La perspectiva literaria de Quesada y Mansfield, nos dice el ensayista grancanario, se basa en el “debate con las formas consagradas por el siglo XIX que sobre ellos gravitan”, a saber, respectivamente, el costumbrismo español y la novela victoriana. Su “voluntad de diferencia”, sin embargo, no los conduce a incurrir en los ismos tan en boga en su época. No son, ni Quesada ni Mansfield, escritores de vanguardia, militantes que asuman postulados colectivos; su ironía, su desdén hacia las convenciones sociales y literarias no les permite, tampoco, caer en nuevas convenciones. Intentarán “poner en cuestión la escritura literaria convencional de su tiempo” y, en ese camino, sacudir “los órdenes de la lengua en que esa última escritura se encierra”; pero recurre el autor del ensayo a Joseph Brodsky cuando rechaza el discurso de la ruptura de las vanguardias por suponer una nueva atadura: “porque en ellas no es el escritor el que elige la manera, es la propia cultura la que acaba por imponérsela: una mera alternativa estética”. La clave de la subversión de Quesada y de Mansfield no sería, por tanto, meramente estética, sino moral y existencial.
Rodríguez Padrón desvela algunas características compartidas de la escritura de sus dos objetos de estudio: la forma eminentemente dramática, el uso de la personificación, los signos de la narración reducidos al mínimo (son sus propios personajes los que transmiten el pensamiento de los autores); el aislamiento y la extrañeza de esos personajes y su capacidad de representar la “conciencia escindida, fronteriza” tan siglo XX de sus autores; la sintaxis narrativa sincopada y fragmentaria –su querencia cinematográfica, casi fotográfica–, que implica también una noción contemporánea del tiempo... Si Mansfield califica lo que hace de “prosa especial”, Quesada hará de su narrativa otra forma de poesía. Ambos terminarán ciñéndose a la infancia allá en el Pacífico (ella) y al contexto insular (él), pero no para refugiarse en el pasado, sino para adquirir debida distancia de la realidad que críticamente retratan.

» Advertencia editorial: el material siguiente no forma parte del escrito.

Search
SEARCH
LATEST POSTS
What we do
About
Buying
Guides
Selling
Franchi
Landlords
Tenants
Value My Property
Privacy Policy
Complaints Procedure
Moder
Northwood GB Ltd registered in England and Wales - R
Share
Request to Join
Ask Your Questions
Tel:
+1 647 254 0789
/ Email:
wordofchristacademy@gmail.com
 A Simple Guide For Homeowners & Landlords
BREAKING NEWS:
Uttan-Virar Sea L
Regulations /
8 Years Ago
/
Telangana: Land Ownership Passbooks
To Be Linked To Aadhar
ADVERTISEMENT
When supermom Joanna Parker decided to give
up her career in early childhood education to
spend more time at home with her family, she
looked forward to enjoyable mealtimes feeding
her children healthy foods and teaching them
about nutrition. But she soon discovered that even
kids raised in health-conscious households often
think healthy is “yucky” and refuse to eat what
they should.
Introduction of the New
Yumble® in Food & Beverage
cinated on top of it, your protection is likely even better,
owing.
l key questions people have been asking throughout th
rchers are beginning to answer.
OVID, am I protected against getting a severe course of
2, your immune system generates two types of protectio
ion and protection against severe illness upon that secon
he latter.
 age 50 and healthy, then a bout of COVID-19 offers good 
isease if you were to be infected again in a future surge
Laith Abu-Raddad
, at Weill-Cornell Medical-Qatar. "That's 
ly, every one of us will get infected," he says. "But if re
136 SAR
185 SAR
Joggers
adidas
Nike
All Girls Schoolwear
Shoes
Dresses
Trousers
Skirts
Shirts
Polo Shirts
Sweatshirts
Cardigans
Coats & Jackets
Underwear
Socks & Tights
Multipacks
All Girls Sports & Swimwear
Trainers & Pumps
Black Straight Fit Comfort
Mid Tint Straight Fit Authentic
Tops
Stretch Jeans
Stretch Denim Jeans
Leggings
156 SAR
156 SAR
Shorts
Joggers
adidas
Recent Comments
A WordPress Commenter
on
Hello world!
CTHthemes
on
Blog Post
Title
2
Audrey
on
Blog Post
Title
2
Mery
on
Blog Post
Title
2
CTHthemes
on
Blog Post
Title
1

Y el resultado es una siempre fértil manifestación de la incertidumbre, un hondo elemento existencial: la ironía, la conciencia de la mortalidad sobre la que tanto y tan bien escribió Octavio Paz. De ambos escritores afirma Rodríguez Padrón que no son ya, por tanto, siglo XIX. A esa moderna incertidumbre se añaden la crítica social y moral; la deshumanización; el sobresalto vital que se refleja en “la respiración de la prosa”... Como ejemplo de soluciones similares aporta, entre otros pasajes, sendos fragmentos del relato “En la bahía” de Mansfield y de la novela Las inquietudes del Hall de Quesada. Los dos son de 1922.
Y todo nos lo cuenta Jorge Rodríguez Padrón con su estilo habitual: una prosa barroca, fluida y caracoleante, pero humilde y muy explícita, que no renuncia a ninguno de los índices de la reflexión, como si se estuviera dirigiendo oralmente a un público o, aún mejor, comunicando sus meditaciones, en un ambiente tal vez discreto y acogedor, a una compañía de amigos por los que sintiese el mejor de los afectos. Con ese respeto suyo a la inteligencia que un buen lector tanto aprecia.